MATERIALS PROVIDED:
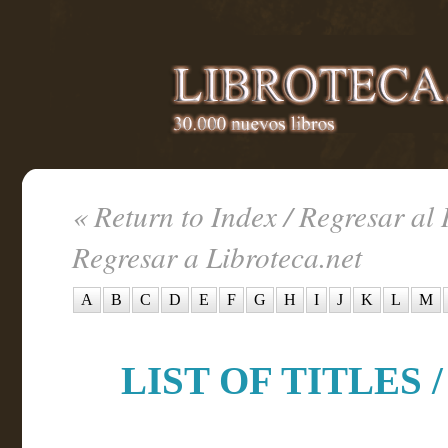
« Return to Index / Regresar al 
Regresar a Libroteca.net
A
B
C
D
E
F
G
H
I
J
K
L
M
LIST OF TITLES /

TASK TO CARRY OUT: In the records above, find each line with the word "Regresar" and copy it.

ANSWER SECTION:
« Return to Index / Regresar al 
Regresar a Libroteca.net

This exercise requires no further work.